Today we left work early to go see a flower.
This is a corpse flower (Random woman, crouching child, and ladder included in photo for scale) . It blooms only once every few years, and the bloom itself only lasts for 18 to 36 hours.
The interior is really quite lovely, if you don’t mind the distinct smell of rotten fish.
They cut ahole near the base of the blossom. I can only assume this is so the rest of us can see what the bugs the flower’s so desperately trying to attract see shortly before they die.
This is what the corpse flower plant looks like when it isn’t flowering. If not for the spots on the trunk, you would never guess they were even members of the same plant family.

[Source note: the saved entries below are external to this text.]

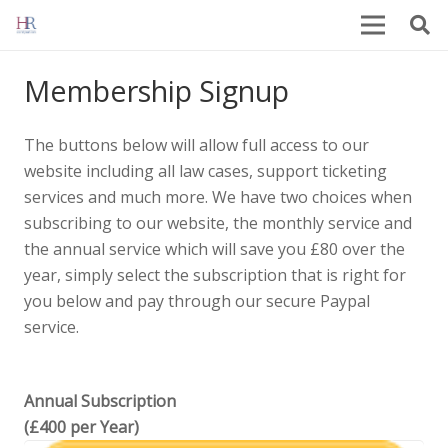
Membership Signup
The buttons below will allow full access to our
website including all law cases, support ticketing
services and much more. We have two choices when
subscribing to our website, the monthly service and
the annual service which will save you £80 over the
year, simply select the subscription that is right for
you below and pay through our secure Paypal
service.
Annual Subscription
(£400 per Year)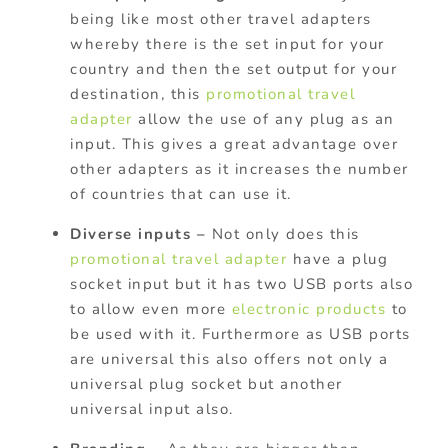
being like most other travel adapters
whereby there is the set input for your
country and then the set output for your
destination, this
promotional travel
adapter
allow the use of any plug as an
input. This gives a great advantage over
other adapters as it increases the number
of countries that can use it.
Diverse inputs –
Not only does this
promotional travel adapter
have a plug
socket input but it has two USB ports also
to allow even more
electronic products
to
be used with it. Furthermore as USB ports
are universal this also offers not only a
universal plug socket but another
universal input also.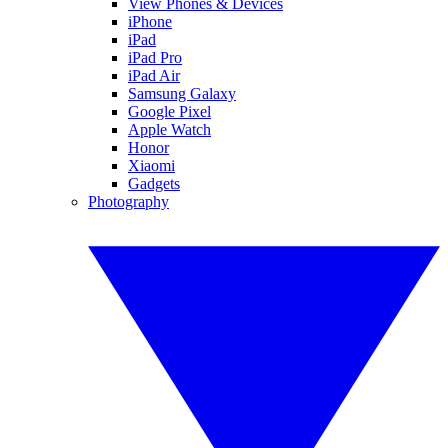
View Phones & Devices
iPhone
iPad
iPad Pro
iPad Air
Samsung Galaxy
Google Pixel
Apple Watch
Honor
Xiaomi
Gadgets
Photography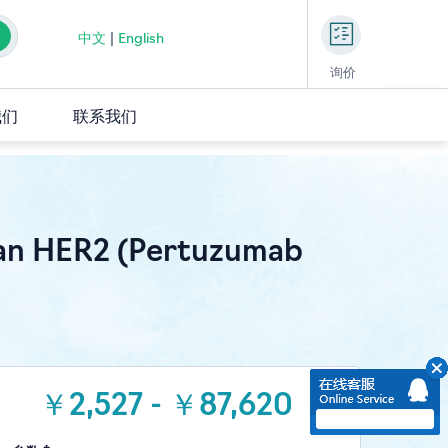
中文
|
English
询价
我们
联系我们
an HER2 (Pertuzumab
￥2,527 - ￥87,620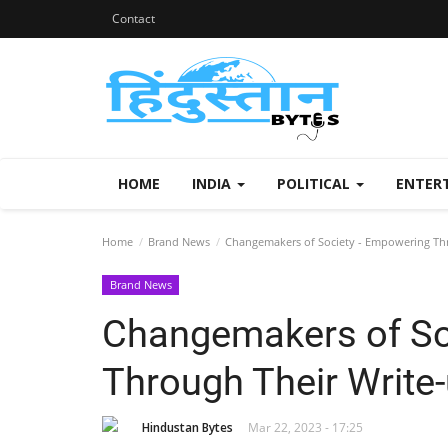
Contact
HOME
INDIA
POLITICAL
ENTER
Home
Brand News
Changemakers of Society - Empowering Thr
Brand News
Changemakers of So
Through Their Write
Hindustan Bytes
Mar 22, 2023 - 17:25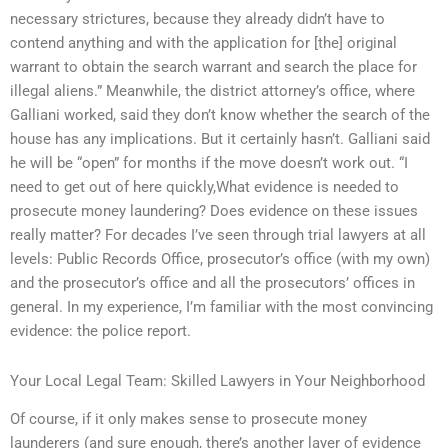
necessary strictures, because they already didn’t have to
contend anything and with the application for [the] original
warrant to obtain the search warrant and search the place for
illegal aliens.” Meanwhile, the district attorney’s office, where
Galliani worked, said they don’t know whether the search of the
house has any implications. But it certainly hasn’t. Galliani said
he will be “open” for months if the move doesn’t work out. “I
need to get out of here quickly,What evidence is needed to
prosecute money laundering? Does evidence on these issues
really matter? For decades I’ve seen through trial lawyers at all
levels: Public Records Office, prosecutor’s office (with my own)
and the prosecutor’s office and all the prosecutors’ offices in
general. In my experience, I’m familiar with the most convincing
evidence: the police report.
Your Local Legal Team: Skilled Lawyers in Your Neighborhood
Of course, if it only makes sense to prosecute money
launderers (and sure enough, there’s another layer of evidence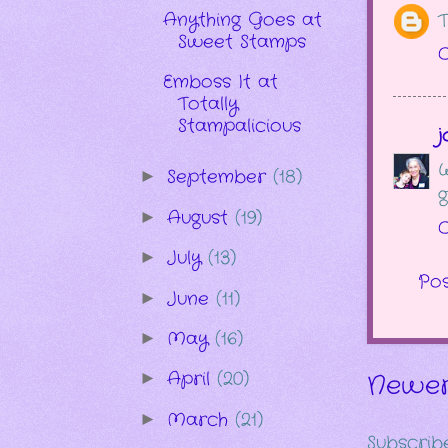
Anything Goes at
T
Sweet Stamps
O
Emboss It at
Totally
Stampalicious
j
W
September
(18)
►
g
August
(19)
►
O
July
(13)
►
Po
June
(11)
►
May
(16)
►
April
(20)
►
Newer
March
(21)
►
Subscrib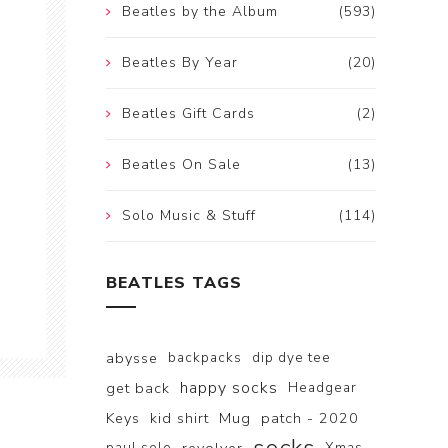
Beatles by the Album
(593)
Beatles By Year
(20)
Beatles Gift Cards
(2)
Beatles On Sale
(13)
Solo Music & Stuff
(114)
BEATLES TAGS
abysse
backpacks
dip dye tee
happy socks
get back
Headgear
Keys
kid shirt
Mug
patch - 2020
paul solo
Xmas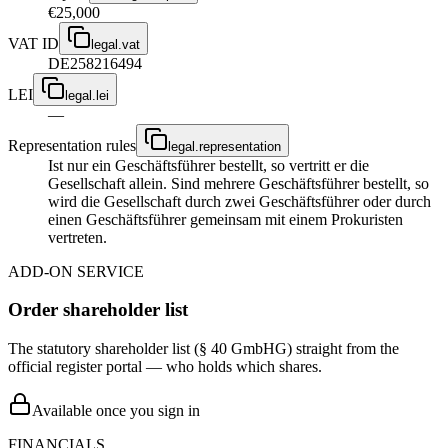
€25,000
VAT ID
legal.vat
DE258216494
LEI
legal.lei
—
Representation rules
legal.representation
Ist nur ein Geschäftsführer bestellt, so vertritt er die
Gesellschaft allein. Sind mehrere Geschäftsführer bestellt, so
wird die Gesellschaft durch zwei Geschäftsführer oder durch
einen Geschäftsführer gemeinsam mit einem Prokuristen
vertreten.
ADD-ON SERVICE
Order shareholder list
The statutory shareholder list (§ 40 GmbHG) straight from the
official register portal — who holds which shares.
Available once you sign in
FINANCIALS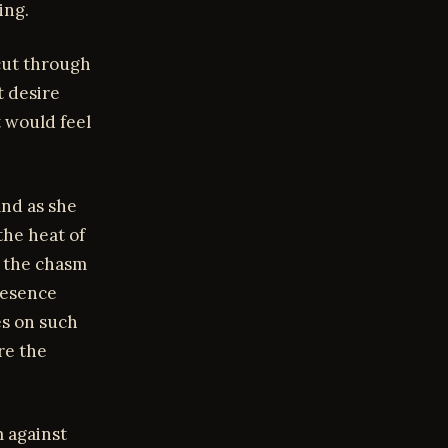
ing.
cut through
t desire
t would feel
and as she
the heat of
g the chasm
resence
es on such
re the
m against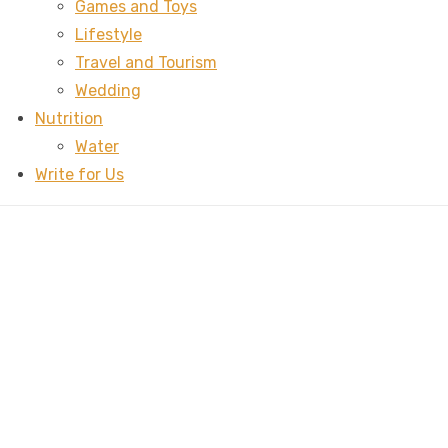
Games and Toys
Lifestyle
Travel and Tourism
Wedding
Nutrition
Water
Write for Us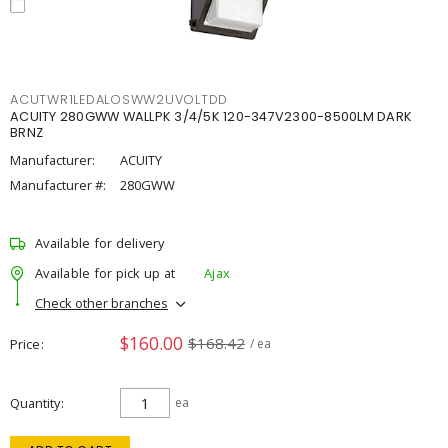
ACUTWR1LEDALOSWW2UVOLTDD
ACUITY 280GWW WALLPK 3/4/5K 120-347V2300-8500LM DARK
BRNZ
Manufacturer:
ACUITY
Manufacturer #:
280GWW
Available for delivery
Available for pick up at
Ajax
Check other branches
$160.00
$168.42
Price
/ ea
Quantity
ea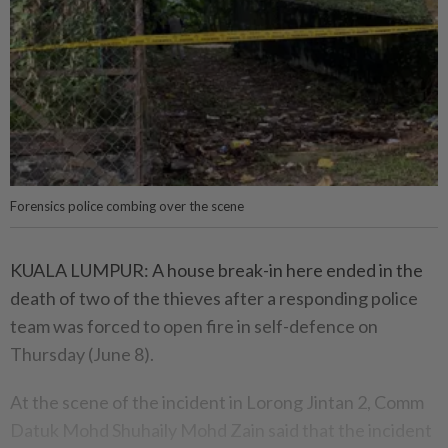
Forensics police combing over the scene
KUALA LUMPUR: A house break-in here ended in the
death of two of the thieves after a responding police
team was forced to open fire in self-defence on
Thursday (June 8).
At the scene of the incident in Lorong Jintan 2, Comm
Datuk Mohd Shuhaily Mohd Zain said that the incident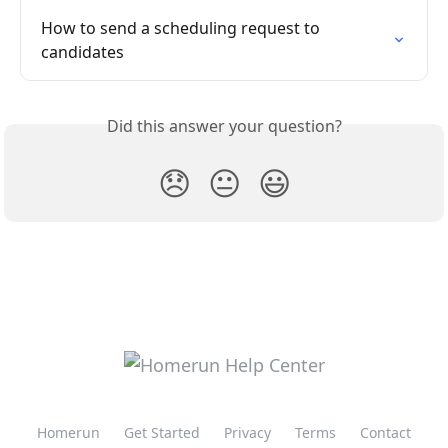
How to send a scheduling request to 
candidates
Did this answer your question?
😞
😐
😃
Homerun
Get Started
Privacy
Terms
Contact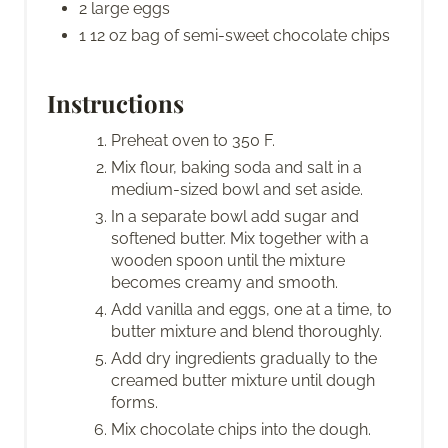
2 large eggs
1 12 oz bag of semi-sweet chocolate chips
Instructions
Preheat oven to 350 F.
Mix flour, baking soda and salt in a
medium-sized bowl and set aside.
In a separate bowl add sugar and
softened butter. Mix together with a
wooden spoon until the mixture
becomes creamy and smooth.
Add vanilla and eggs, one at a time, to
butter mixture and blend thoroughly.
Add dry ingredients gradually to the
creamed butter mixture until dough
forms.
Mix chocolate chips into the dough.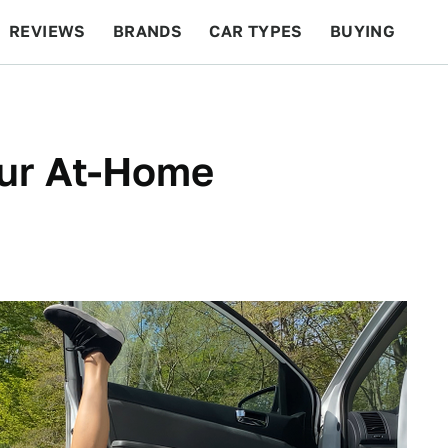
REVIEWS
BRANDS
CAR TYPES
BUYING
BEYOND CARS
RACING
QOTD
FEATURES
our At-Home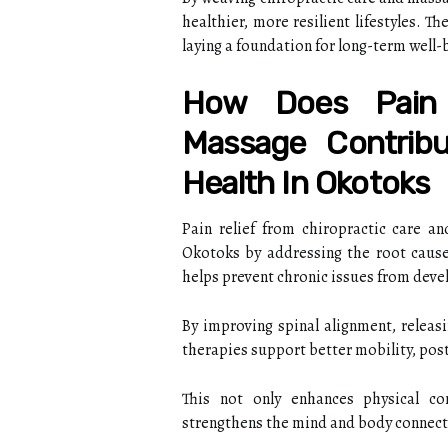
healthier, more resilient lifestyles. 
laying a foundation for long-term well-b
How Does Pain 
Massage Contribu
Health In Okotoks
Pain relief from chiropractic care a
Okotoks by addressing the root caus
helps prevent chronic issues from deve
By improving spinal alignment, releasi
therapies support better mobility, post
This not only enhances physical co
strengthens the mind and body connection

This particular flower actually bloomed yesterday, so it’s already started the process of slow wilt. I am not sorry we waited until today, however, since the reason it is called a corpse flower is because it puts off a smell reminiscent of rotting meat, and the botany students manning the greenhouse and answering questions noted that by about 10pm last night the stench was so strong that people could smell it several buildings away.
It seemed like the sort of thing that was worth leaving work early to go see.
Hey! I seen one of those! Sydney’s Royal Botanic Garden had one flowering recently, and I took a photo of their first one, back in 2004. In fact, if you search on Flickr using “Amorphophallus” there’s about 700 photos, some of them quite beautiful.
BTW, I adore your top-of-screen observant feline.
And wish you all the best with moving and your new house.